Note: You could change NUM_GPUS to the number of GPUs you have on your machine. And you could also specify other low bit optimizations through --low-bit.

  • Run Qwen1.5-14B-Chat on two Intel Arc A770
bash run_qwen_14b_arc_2_card.sh

Note: You could change NUM_GPUS to the number of GPUs you have on your machine. And you could also specify other low bit optimizations through --low-bit.

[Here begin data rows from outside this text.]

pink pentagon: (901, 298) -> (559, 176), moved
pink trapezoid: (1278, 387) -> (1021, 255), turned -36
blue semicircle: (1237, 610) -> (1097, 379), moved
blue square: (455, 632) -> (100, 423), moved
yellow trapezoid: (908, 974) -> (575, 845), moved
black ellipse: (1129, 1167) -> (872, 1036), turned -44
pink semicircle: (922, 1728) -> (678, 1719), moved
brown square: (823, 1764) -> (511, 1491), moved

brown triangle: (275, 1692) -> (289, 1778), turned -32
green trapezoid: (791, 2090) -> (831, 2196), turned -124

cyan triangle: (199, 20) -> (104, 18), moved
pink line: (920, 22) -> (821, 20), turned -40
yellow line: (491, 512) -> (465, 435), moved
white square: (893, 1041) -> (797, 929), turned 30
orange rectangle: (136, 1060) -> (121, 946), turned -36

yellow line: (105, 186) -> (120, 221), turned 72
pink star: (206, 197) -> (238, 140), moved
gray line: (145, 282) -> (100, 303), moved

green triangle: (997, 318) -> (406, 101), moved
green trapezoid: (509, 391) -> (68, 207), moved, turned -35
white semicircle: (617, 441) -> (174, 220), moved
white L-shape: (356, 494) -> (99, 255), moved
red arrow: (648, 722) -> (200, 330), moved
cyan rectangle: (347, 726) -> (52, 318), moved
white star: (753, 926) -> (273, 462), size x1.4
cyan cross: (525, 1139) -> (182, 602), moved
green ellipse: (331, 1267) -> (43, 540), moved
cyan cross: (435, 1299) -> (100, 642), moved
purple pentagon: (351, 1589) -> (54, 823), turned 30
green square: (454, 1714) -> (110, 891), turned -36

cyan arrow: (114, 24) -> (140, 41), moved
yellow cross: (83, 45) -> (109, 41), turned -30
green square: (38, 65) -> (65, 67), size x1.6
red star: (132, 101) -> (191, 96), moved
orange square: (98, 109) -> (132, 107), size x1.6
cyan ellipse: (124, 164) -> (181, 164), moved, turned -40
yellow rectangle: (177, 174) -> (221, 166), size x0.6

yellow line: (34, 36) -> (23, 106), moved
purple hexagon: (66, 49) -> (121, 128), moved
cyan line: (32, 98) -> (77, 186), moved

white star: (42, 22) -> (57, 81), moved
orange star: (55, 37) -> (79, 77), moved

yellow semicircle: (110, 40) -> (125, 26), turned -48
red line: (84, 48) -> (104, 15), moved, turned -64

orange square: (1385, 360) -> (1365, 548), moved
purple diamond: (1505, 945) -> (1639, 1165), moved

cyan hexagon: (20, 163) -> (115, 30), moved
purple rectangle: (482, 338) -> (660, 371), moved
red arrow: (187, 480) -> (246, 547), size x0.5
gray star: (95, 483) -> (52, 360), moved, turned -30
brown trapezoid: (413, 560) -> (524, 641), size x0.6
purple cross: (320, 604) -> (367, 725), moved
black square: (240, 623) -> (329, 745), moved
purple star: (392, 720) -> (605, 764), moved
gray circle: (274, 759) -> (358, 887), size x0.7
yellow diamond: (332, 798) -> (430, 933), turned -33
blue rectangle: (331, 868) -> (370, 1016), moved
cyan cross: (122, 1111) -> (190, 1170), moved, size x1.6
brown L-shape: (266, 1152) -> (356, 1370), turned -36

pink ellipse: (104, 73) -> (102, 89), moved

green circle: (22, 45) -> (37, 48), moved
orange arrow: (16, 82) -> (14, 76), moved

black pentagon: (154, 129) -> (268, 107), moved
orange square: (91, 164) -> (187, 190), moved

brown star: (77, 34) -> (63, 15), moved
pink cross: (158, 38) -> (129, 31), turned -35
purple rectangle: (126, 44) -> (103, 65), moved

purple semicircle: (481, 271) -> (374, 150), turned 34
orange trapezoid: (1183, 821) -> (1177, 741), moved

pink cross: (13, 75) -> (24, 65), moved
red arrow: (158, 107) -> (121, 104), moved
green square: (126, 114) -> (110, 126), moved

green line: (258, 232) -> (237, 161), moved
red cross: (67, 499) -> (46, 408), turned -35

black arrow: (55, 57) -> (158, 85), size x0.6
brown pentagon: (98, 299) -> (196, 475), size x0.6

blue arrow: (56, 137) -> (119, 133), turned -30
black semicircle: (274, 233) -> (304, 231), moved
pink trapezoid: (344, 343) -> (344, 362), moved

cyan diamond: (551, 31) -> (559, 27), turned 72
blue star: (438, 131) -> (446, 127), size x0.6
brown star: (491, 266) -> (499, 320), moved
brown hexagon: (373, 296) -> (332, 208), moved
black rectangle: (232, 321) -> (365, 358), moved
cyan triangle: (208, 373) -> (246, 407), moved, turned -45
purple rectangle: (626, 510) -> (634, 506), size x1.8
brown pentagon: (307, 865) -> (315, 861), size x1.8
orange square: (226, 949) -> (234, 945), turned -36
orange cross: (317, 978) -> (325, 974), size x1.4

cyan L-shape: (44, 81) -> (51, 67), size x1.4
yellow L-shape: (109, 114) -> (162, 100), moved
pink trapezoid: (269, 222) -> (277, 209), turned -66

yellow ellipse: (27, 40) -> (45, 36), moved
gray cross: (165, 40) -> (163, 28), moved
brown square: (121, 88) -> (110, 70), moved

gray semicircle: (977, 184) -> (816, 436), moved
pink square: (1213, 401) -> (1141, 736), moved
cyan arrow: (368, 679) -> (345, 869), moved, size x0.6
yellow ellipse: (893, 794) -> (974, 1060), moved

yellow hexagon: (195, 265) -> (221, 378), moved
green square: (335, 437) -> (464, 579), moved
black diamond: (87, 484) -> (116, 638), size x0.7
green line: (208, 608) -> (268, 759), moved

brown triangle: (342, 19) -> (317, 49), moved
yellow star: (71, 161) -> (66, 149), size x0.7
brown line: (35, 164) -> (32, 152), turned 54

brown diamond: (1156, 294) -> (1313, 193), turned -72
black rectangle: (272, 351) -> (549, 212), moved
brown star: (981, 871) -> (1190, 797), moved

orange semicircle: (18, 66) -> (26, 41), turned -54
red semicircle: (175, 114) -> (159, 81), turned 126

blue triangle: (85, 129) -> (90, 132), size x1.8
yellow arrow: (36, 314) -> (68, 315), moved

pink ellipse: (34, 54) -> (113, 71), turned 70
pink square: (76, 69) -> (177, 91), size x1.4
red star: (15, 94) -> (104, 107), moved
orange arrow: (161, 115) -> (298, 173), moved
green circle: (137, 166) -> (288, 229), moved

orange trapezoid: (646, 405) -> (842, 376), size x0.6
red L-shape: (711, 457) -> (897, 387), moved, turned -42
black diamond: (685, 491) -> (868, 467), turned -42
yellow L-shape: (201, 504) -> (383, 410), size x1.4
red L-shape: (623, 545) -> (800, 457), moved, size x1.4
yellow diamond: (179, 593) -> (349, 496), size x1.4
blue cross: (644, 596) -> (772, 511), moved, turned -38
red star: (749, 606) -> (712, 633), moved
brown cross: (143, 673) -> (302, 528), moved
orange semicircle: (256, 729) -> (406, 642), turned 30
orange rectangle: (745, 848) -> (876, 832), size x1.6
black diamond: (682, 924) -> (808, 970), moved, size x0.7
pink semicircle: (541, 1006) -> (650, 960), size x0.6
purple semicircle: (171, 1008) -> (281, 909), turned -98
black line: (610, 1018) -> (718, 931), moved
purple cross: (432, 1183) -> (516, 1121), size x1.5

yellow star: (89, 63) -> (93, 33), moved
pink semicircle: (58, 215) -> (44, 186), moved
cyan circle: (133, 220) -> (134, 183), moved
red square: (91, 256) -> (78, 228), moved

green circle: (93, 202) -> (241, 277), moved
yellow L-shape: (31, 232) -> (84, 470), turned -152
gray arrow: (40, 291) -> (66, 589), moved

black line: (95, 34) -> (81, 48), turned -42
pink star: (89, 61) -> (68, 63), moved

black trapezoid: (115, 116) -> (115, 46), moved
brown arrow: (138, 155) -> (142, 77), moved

  • Run Mistral-7B-Instruct on two cards of Intel Data Center GPU Flex
bash run_mistral_7b_instruct_flex_2_card.sh

Note: You could change NUM_GPUS to the number of GPUs you have on your machine. And you could also specify other low bit optimizations through --low-bit.

3. Sample Output

[0] Inference time of generating 32 tokens: xxx s, average token latency is xxx ms/token.
[0] -------------------- Prompt --------------------
[0] Once upon a time, there existed a little girl who liked to have adventures. She wanted to go to places and meet new people, and have fun
[0] -------------------- Output --------------------
[0] Once upon a time, there existed a little girl who liked to have adventures. She wanted to go to places and meet new people, and have fun. She was a curious girl, and she loved to learn new things.
[0] 
[0] One day, she decided to go on a journey to find the legendary

Important: To obtain more details about performance, please use our benchmark tool. You need to specify test_api as "deepspeed_optimize_model_gpu", and modify other configurations based on your requirement in config.yaml. Then just run run-deepspeed-arc.sh or run-deepspeed-pvc.sh according to your device to collect performance data.

Known Issue

  • In our example scripts, tcmalloc is enabled through export LD_PRELOAD=${LD_PRELOAD}:${CONDA_PREFIX}/lib/libtcmalloc.so:${LD_PRELOAD} which speed up inference, but this may raise munmap_chunk(): invalid pointer error after finishing inference.
  • CPU memory OOM during model covert. In this example, multiple processors will loading models into memory at the same time. If model size/rank_num is very large, it will lead to OOM. Please export RANK_WAIT_TIME=xxx. xxx is sleep time in seconds. You can increase RANK_WAIT_TIME to avoid using too much memory.